Oy gizli, haber kutsal, yorum hürdür.
Diyorlar ki, “Ergenekon’cular tutuklandıktan sonra faili meçhul olmadı”!
Bu ifade keşke doğru olsaydı…
Bu ifadenin bir “değer” kazanabilmesi için, o davadan “5-6 yıldır tutuklu” olanların, “fail’i meçhul bir vaka”yla ilişkilerinin kanıtlanması lâzımdı.
Böyle bir şey duydunuz mu?
5 yıl süren Silivri davalarında, “fail-i meçhul vaka”ların yanından bile geçilmemiştir…

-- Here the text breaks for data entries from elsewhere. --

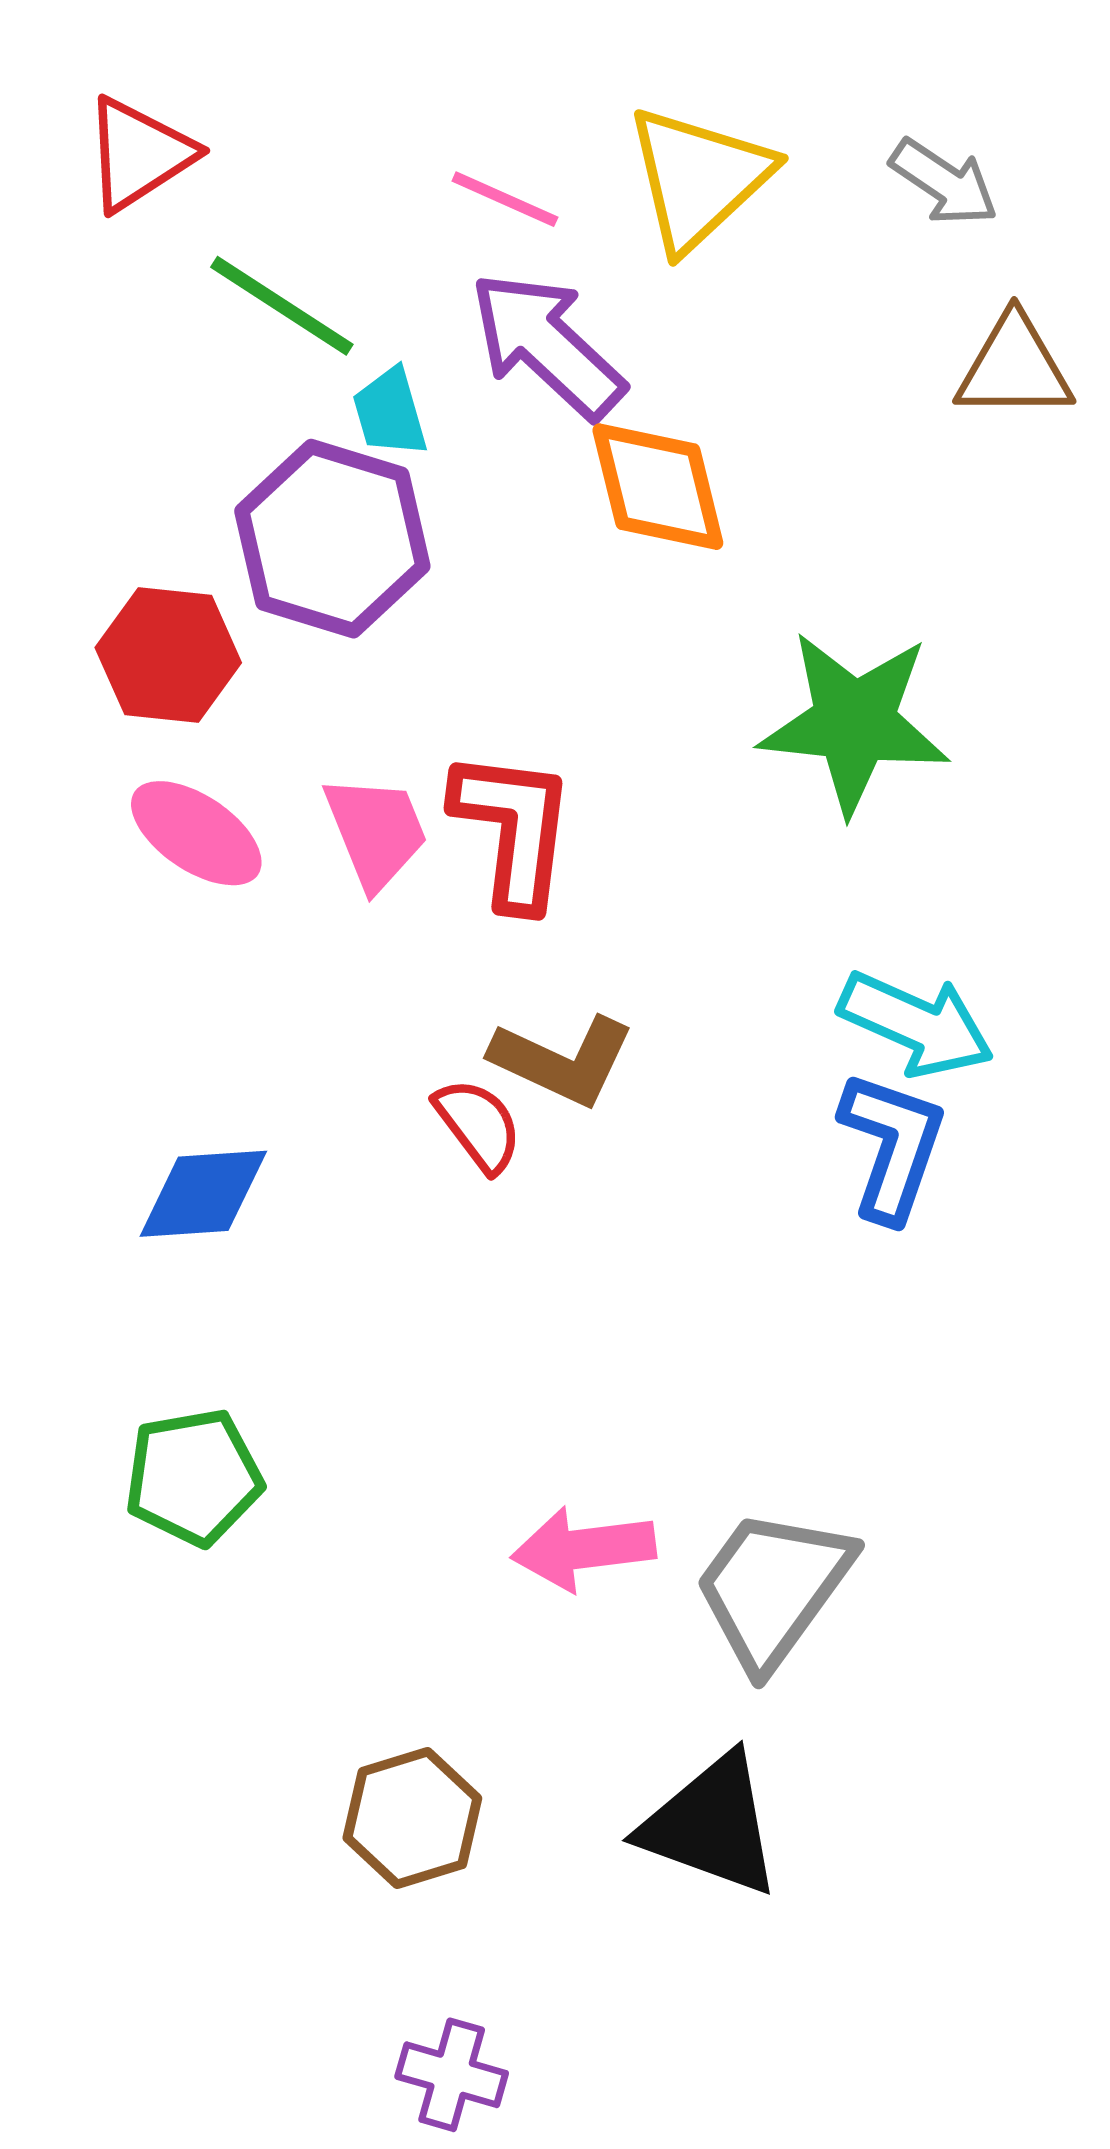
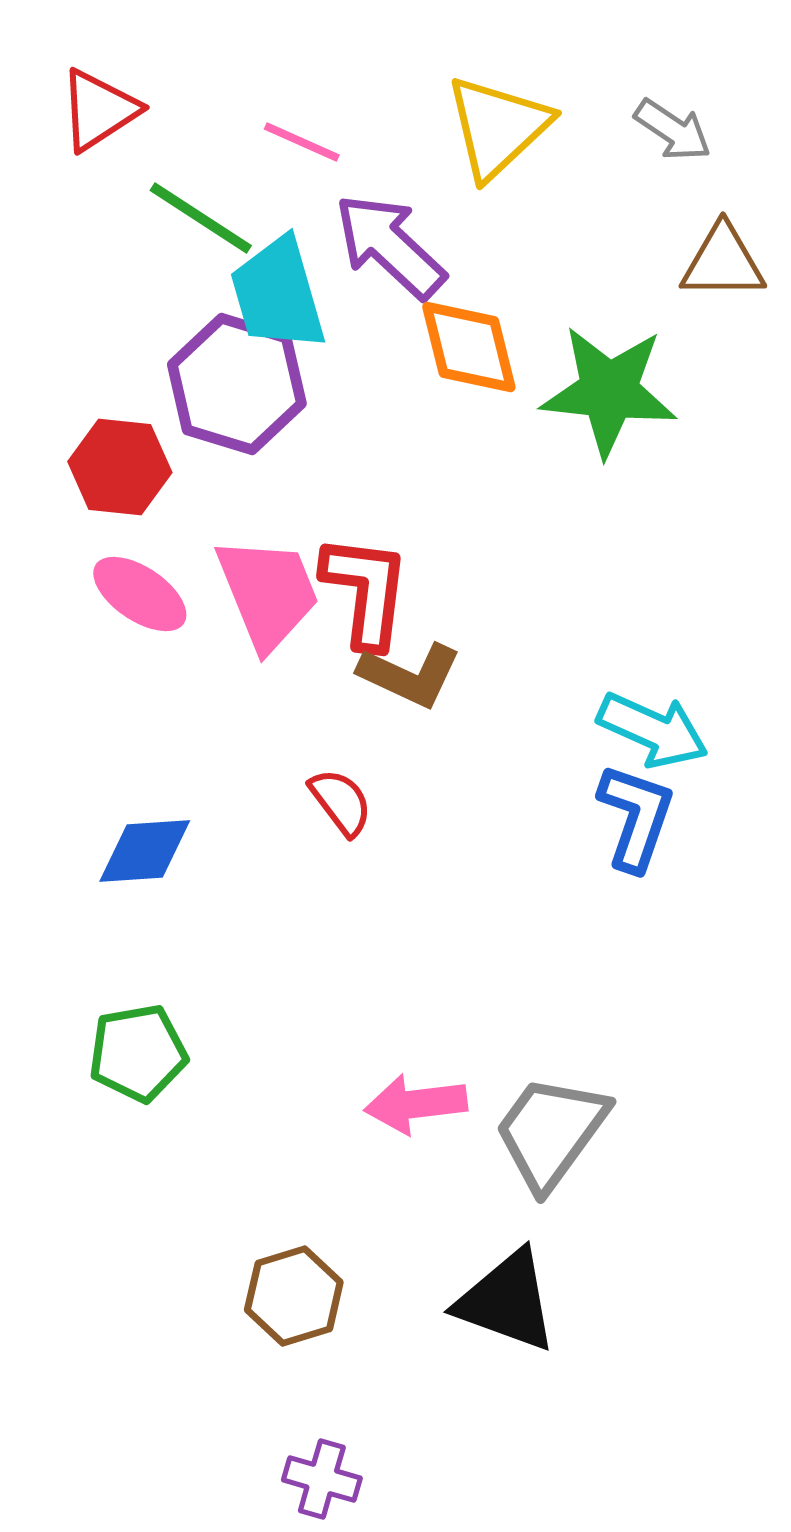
pink line: (505, 199) -> (302, 142), moved
cyan trapezoid: (390, 412) -> (278, 294), size x1.8
green star: (854, 722) -> (609, 391), moved
pink trapezoid: (376, 832) -> (268, 593), size x1.4
brown L-shape: (562, 1060) -> (410, 675), moved

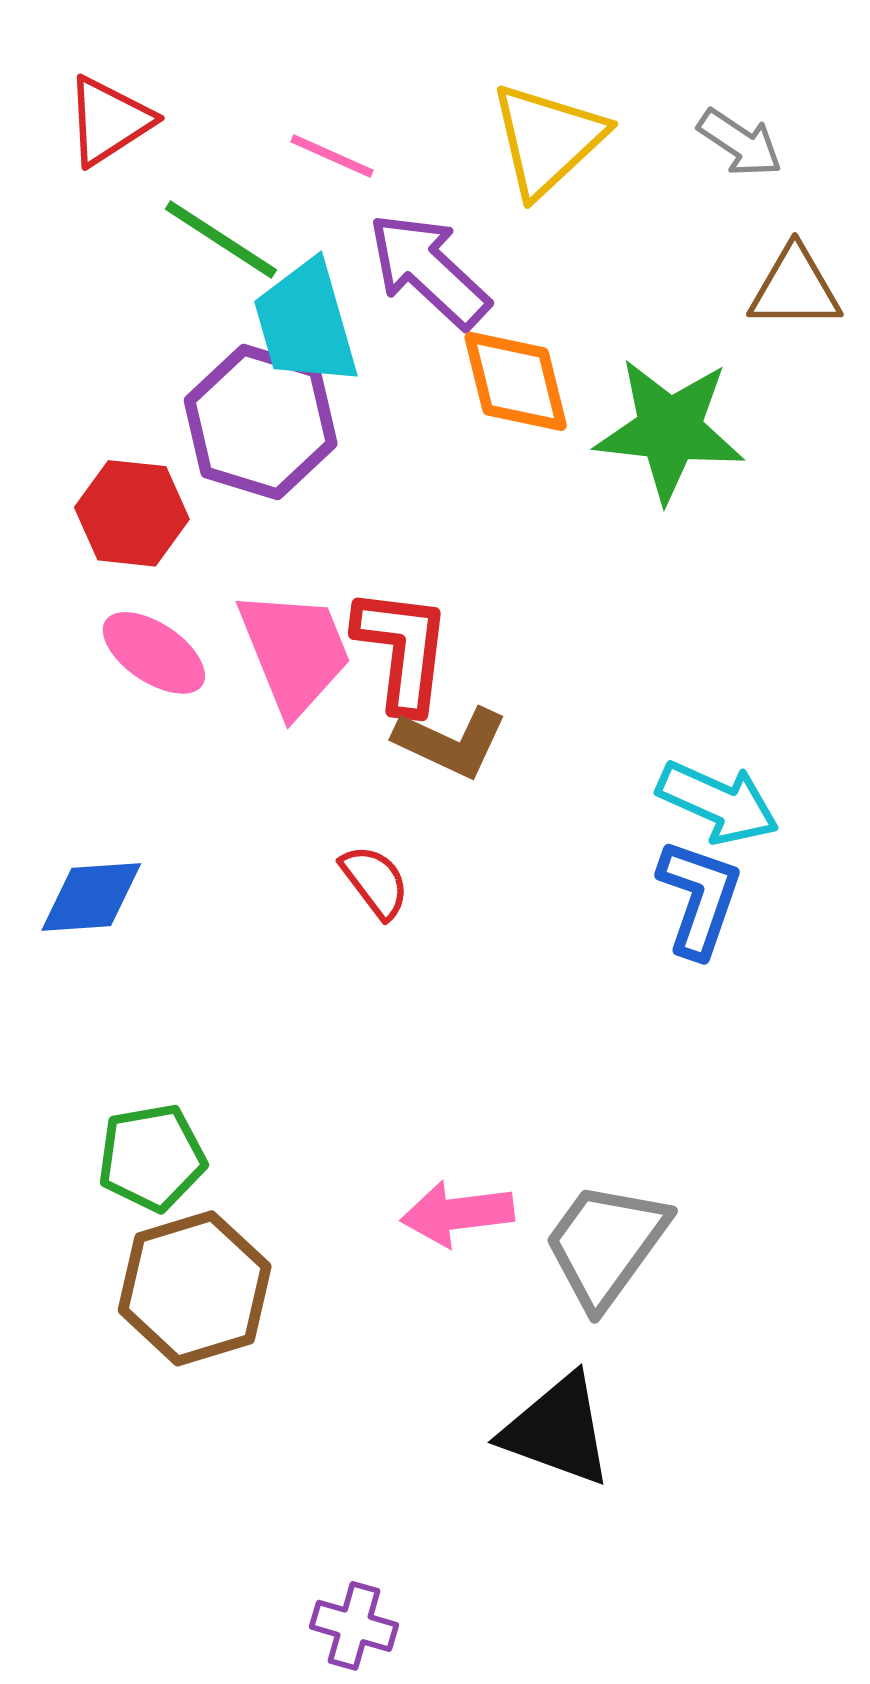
blue diamond: (145, 851) -> (91, 897), moved
brown hexagon: (294, 1296) -> (195, 1288), moved, size x1.4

Hiçbir fail-i meçhul olay, dava konusu edilmemiştir.
Keşke bütün fail-i meçhul hadiseler aydınlatılabilseydi…
Hiçbirisinden “tık” yok!
Öte yandan, keşke, hakikaten artık fail-i meçhul cinayet-suikast-sabotaj bitmiş olsaydı!
Ne güzel olurdu… Buna herkesten fazla biz sevinirdik.
Gel gelelim, ne yazık ki gerçekler öyle değil…
Son 5-6 yıl içinde o kadar çok “fail-i meçhul” olay var ki, hangi birini sayalım?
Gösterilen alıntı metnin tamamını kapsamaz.